PROBLEM TO SOLVE: From the listing below, extract every line containing "אלומיניום".

SOURCE RECORDS:
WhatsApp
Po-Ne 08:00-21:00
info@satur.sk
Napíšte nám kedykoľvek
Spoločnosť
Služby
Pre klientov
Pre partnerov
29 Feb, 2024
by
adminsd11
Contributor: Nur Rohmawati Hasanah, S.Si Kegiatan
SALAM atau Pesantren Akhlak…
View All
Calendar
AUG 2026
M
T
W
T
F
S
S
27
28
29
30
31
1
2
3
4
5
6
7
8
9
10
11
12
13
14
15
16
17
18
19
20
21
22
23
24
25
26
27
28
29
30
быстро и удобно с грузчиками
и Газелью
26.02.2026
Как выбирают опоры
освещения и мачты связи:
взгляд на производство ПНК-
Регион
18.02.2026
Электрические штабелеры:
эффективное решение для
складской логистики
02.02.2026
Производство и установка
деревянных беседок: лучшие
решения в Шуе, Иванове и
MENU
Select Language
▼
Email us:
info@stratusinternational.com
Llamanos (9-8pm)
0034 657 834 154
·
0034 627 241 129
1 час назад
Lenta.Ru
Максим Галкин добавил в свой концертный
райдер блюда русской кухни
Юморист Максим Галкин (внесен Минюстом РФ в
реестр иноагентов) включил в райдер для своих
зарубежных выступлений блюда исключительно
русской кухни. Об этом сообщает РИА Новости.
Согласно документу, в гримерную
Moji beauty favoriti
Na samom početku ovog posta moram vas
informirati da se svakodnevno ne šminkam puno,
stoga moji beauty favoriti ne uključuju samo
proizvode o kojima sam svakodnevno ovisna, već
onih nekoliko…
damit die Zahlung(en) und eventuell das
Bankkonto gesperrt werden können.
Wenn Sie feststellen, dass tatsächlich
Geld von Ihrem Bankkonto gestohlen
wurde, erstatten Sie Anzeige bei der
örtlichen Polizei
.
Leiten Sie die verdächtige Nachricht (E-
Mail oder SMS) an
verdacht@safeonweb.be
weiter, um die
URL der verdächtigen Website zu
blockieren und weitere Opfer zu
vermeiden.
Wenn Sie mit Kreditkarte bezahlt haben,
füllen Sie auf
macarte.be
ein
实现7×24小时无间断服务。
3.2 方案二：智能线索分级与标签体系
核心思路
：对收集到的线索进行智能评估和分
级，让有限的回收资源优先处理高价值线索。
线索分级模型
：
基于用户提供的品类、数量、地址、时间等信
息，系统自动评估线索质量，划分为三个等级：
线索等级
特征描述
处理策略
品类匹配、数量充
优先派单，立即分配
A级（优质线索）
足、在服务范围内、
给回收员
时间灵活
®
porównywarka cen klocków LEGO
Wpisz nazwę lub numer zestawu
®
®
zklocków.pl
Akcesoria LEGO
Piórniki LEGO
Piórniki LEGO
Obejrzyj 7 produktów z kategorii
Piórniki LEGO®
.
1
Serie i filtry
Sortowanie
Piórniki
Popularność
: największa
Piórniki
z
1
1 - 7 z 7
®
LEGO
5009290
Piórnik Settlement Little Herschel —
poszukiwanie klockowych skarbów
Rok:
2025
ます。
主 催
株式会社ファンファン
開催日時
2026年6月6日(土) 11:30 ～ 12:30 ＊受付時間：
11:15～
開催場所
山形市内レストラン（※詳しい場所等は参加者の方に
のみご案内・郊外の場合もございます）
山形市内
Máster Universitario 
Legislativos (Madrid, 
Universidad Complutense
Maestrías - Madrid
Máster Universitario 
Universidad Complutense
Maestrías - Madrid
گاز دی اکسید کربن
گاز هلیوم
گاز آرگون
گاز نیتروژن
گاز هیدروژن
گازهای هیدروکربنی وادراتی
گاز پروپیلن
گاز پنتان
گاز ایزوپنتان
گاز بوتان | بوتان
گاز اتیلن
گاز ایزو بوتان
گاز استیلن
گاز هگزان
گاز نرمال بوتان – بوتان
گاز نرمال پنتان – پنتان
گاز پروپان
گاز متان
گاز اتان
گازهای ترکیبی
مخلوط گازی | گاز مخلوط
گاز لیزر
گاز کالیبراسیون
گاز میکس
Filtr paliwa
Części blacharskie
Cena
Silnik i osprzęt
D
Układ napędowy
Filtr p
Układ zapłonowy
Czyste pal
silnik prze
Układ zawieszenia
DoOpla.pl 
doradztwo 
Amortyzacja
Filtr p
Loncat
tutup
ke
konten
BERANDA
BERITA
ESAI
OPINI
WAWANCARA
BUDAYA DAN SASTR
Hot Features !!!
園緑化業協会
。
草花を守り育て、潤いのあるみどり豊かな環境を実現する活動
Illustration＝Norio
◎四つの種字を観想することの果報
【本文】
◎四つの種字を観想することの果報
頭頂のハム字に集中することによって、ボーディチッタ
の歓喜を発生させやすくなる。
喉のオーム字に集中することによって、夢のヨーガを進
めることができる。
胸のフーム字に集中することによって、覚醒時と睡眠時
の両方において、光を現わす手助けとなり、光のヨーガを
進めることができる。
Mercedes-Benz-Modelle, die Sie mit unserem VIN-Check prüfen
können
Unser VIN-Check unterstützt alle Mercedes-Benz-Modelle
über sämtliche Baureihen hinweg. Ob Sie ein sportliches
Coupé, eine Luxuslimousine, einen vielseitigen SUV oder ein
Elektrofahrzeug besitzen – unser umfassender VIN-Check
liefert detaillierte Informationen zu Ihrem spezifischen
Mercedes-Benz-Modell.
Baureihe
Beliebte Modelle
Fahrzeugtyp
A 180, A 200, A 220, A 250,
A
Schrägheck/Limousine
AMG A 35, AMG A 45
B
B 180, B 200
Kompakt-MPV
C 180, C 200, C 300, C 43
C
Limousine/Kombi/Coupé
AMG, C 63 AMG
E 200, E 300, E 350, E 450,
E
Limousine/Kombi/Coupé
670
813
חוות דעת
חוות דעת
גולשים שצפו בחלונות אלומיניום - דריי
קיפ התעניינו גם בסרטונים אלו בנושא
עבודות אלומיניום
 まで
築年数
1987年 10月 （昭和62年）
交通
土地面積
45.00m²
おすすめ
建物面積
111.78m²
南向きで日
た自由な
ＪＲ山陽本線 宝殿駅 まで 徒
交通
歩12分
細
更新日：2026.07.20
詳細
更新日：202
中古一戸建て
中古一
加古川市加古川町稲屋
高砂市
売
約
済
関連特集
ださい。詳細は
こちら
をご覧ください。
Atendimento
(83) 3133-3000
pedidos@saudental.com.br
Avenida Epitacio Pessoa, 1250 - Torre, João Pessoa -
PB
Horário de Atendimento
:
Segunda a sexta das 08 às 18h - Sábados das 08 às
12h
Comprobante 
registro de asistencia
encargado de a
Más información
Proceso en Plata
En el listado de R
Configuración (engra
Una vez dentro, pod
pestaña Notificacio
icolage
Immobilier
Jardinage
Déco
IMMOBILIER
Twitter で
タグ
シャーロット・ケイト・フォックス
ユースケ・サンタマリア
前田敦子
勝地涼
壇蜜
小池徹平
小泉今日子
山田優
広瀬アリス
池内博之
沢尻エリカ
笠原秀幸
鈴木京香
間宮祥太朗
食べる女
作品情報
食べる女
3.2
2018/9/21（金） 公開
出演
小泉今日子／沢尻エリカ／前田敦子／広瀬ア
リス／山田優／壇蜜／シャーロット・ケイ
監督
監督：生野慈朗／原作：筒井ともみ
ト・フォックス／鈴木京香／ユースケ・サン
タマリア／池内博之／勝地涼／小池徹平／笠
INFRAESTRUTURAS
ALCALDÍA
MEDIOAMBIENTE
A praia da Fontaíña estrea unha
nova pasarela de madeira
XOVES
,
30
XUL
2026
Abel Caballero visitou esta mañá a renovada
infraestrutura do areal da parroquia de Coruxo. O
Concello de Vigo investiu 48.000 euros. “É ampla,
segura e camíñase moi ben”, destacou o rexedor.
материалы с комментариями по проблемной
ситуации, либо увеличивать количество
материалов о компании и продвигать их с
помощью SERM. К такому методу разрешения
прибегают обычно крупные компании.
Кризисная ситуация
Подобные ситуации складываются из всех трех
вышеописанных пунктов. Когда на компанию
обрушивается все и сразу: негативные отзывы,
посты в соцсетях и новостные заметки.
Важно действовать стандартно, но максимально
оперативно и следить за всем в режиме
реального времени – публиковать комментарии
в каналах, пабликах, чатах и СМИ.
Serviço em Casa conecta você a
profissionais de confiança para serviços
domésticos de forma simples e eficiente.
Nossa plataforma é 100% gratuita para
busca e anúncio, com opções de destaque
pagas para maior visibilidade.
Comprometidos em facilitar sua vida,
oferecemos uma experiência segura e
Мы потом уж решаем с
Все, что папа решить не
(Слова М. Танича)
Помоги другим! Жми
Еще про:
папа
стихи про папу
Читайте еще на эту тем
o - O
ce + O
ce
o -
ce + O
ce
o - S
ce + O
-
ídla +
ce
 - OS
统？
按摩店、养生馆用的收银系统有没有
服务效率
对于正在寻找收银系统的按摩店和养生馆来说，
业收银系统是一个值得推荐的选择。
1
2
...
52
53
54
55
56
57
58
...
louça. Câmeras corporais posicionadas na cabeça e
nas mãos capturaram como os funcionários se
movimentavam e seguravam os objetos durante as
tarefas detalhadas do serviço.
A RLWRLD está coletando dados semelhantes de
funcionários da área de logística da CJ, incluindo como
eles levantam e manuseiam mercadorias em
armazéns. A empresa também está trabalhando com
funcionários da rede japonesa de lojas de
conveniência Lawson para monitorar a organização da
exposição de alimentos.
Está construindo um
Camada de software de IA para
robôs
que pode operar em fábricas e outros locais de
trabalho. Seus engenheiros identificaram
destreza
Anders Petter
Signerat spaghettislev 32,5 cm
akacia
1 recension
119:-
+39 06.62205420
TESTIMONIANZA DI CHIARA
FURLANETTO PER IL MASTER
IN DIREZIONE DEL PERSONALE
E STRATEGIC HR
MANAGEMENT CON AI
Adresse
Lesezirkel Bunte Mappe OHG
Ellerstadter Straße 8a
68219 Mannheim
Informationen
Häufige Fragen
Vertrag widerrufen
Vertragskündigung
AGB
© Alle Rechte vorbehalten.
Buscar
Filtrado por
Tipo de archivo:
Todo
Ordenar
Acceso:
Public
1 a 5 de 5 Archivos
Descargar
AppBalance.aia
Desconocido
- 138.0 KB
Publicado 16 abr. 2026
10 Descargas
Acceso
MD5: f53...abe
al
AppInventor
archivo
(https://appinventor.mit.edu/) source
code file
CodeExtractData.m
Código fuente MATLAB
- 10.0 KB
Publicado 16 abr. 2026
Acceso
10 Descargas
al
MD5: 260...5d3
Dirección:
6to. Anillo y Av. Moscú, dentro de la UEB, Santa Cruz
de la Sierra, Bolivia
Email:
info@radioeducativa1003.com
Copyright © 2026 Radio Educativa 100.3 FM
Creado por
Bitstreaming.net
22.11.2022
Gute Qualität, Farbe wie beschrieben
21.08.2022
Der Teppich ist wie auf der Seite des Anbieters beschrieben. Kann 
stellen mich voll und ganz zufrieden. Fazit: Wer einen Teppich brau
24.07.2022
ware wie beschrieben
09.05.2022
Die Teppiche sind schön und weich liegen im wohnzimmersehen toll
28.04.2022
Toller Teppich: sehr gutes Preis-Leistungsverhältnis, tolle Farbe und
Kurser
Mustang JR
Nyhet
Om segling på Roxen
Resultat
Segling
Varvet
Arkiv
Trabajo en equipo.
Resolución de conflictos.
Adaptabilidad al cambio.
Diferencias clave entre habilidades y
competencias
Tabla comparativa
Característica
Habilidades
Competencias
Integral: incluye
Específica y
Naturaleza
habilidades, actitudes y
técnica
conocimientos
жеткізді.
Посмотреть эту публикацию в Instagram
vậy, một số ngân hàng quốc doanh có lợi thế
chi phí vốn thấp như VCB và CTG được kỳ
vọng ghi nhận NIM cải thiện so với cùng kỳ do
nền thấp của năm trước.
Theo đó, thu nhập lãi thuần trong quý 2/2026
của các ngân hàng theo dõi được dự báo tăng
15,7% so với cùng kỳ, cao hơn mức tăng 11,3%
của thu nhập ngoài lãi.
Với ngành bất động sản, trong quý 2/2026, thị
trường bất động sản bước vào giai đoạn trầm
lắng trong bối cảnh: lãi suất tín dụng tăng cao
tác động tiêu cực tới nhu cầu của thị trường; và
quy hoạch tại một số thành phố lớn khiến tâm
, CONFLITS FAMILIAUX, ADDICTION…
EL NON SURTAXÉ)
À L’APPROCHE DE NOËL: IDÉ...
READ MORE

RESULT BELOW:
גולשים שצפו בחלונות אלומיניום - דריי
עבודות אלומיניום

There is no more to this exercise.